Instructions for the task
Scan the records for the word "FCAR". Return each line where it is found.
· · · ·
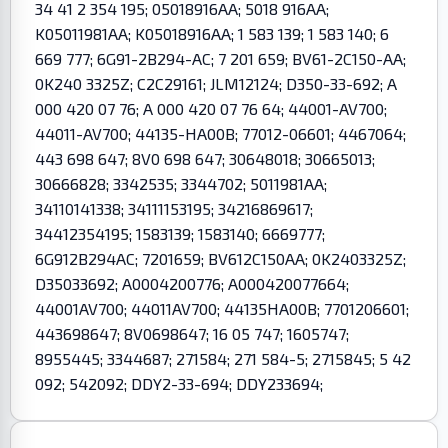
34 41 2 354 195; 05018916AA; 5018 916AA;
K05011981AA; K05018916AA; 1 583 139; 1 583 140; 6
669 777; 6G91-2B294-AC; 7 201 659; BV61-2C150-AA;
0K240 3325Z; C2C29161; JLM12124; D350-33-692; A
000 420 07 76; A 000 420 07 76 64; 44001-AV700;
44011-AV700; 44135-HA00B; 77012-06601; 4467064;
443 698 647; 8V0 698 647; 30648018; 30665013;
30666828; 3342535; 3344702; 5011981AA;
34110141338; 34111153195; 34216869617;
34412354195; 1583139; 1583140; 6669777;
6G912B294AC; 7201659; BV612C150AA; 0K2403325Z;
D35033692; A0004200776; A000420077664;
44001AV700; 44011AV700; 44135HA00B; 7701206601;
443698647; 8V0698647; 16 05 747; 1605747;
8955445; 3344687; 271584; 271 584-5; 2715845; 5 42
092; 542092; DDY2-33-694; DDY233694;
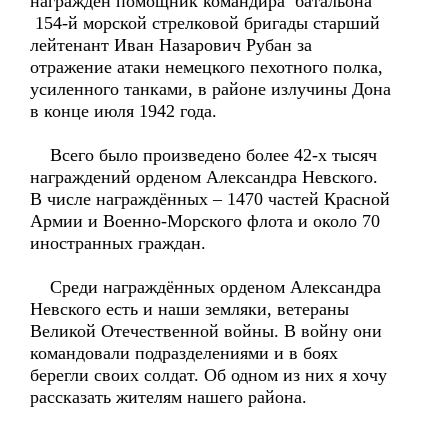
награждён помощник командира батальона
154-й морской стрелковой бригады старший
лейтенант Иван Назарович Рубан за
отражение атаки немецкого пехотного полка,
усиленного танками, в районе излучины Дона
в конце июля 1942 года.
Всего было произведено более 42-х тысяч
награждений орденом Александра Невского.
В числе награждённых – 1470 частей Красной
Армии и Военно-Морского флота и около 70
иностранных граждан.
Среди награждённых орденом Александра
Невского есть и наши земляки, ветераны
Великой Отечественной войны. В войну они
командовали подразделениями и в боях
берегли своих солдат. Об одном из них я хочу
рассказать жителям нашего района.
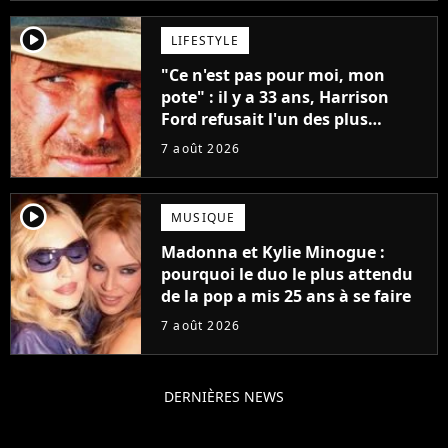
player2
LIFESTYLE
"Ce n'est pas pour moi, mon
pote" : il y a 33 ans, Harrison
Ford refusait l'un des plus
grands succès de tous les temps
7 août 2026
player2
MUSIQUE
Madonna et Kylie Minogue :
pourquoi le duo le plus attendu
de la pop a mis 25 ans à se faire
7 août 2026
DERNIÈRES NEWS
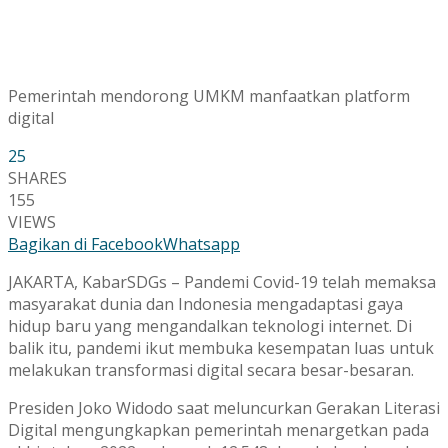
Pemerintah mendorong UMKM manfaatkan platform
digital
25
SHARES
155
VIEWS
Bagikan di Facebook
Whatsapp
JAKARTA, KabarSDGs – Pandemi Covid-19 telah memaksa
masyarakat dunia dan Indonesia mengadaptasi gaya
hidup baru yang mengandalkan teknologi internet. Di
balik itu, pandemi ikut membuka kesempatan luas untuk
melakukan transformasi digital secara besar-besaran.
Presiden Joko Widodo saat meluncurkan Gerakan Literasi
Digital mengungkapkan pemerintah menargetkan pada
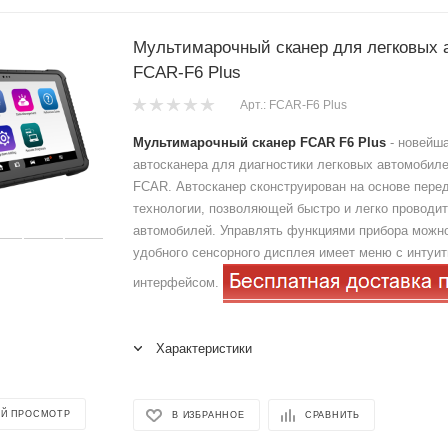
Мультимарочный сканер для легковых
FCAR-F6 Plus
Арт.: FCAR-F6 Plus
Мультимарочный сканер FCAR F6 Plus
- новейша
автосканера для диагностики легковых автомобиле
FCAR. Автосканер сконструирован на основе пере
технологии, позволяющей быстро и легко проводит
автомобилей. Управлять функциями прибора можн
удобного сенсорного дисплея имеет меню с интуи
интерфейсом.
Характеристики
Й ПРОСМОТР
В ИЗБРАННОЕ
СРАВНИТЬ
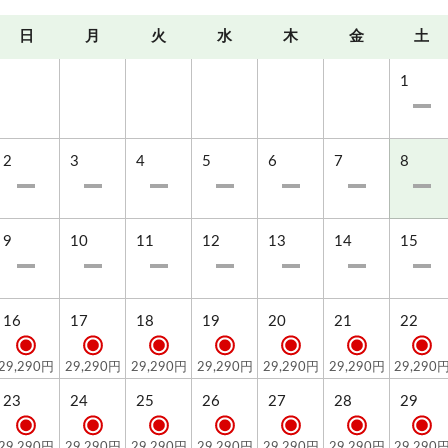
・夕食時間／18:00～19:30
日
月
火
水
木
金
土
・朝食時間／7:30～9:00
・夕食付プランのご予約でも、19:30以降のご到着にな
1
った場合は夕食の用意はいたしかねます。
また、その場合の返金は出来ません。
2
3
4
5
6
7
8
:・…╋────熊の湯ホテルの魅力────╋━…・:
9
10
11
12
13
14
15
≪その１自慢の温泉≫
・国内でも数少ない翡翠色の湯
・当館の中庭から汲み上げる、自家源泉かけ流し
16
17
18
19
20
21
22
・志賀高原最古の温泉
・野趣あふれる3種の湯船
29,290円
29,290円
29,290円
29,290円
29,290円
29,290円
29,290
23
24
25
26
27
28
29
≪その２志賀高原の自然満喫！≫
夏は大自然へトレッキングに出かけよう！
29,290円
29,290円
29,290円
29,290円
29,290円
29,290円
29,290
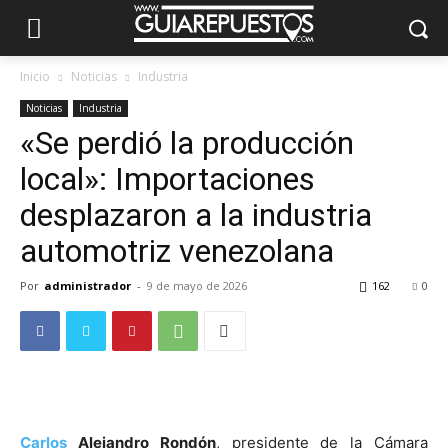
Inicio
Noticias
Industria
Noticias
Industria
«Se perdió la producción
local»: Importaciones
desplazaron a la industria
automotriz venezolana
Por
administrador
-
9 de mayo de 2026
162
0
Carlos
Alejandro Rondón
, presidente de la Cámara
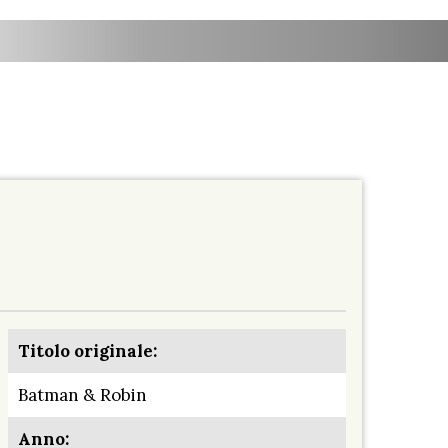
Titolo originale:
Batman & Robin
Anno:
· · · ·
Exercise solution
FCAR-F6 Plus
Арт.: FCAR-F6 Plus
Мультимарочный сканер FCAR F6 Plus
FCAR. Автосканер сконструирован на основе пере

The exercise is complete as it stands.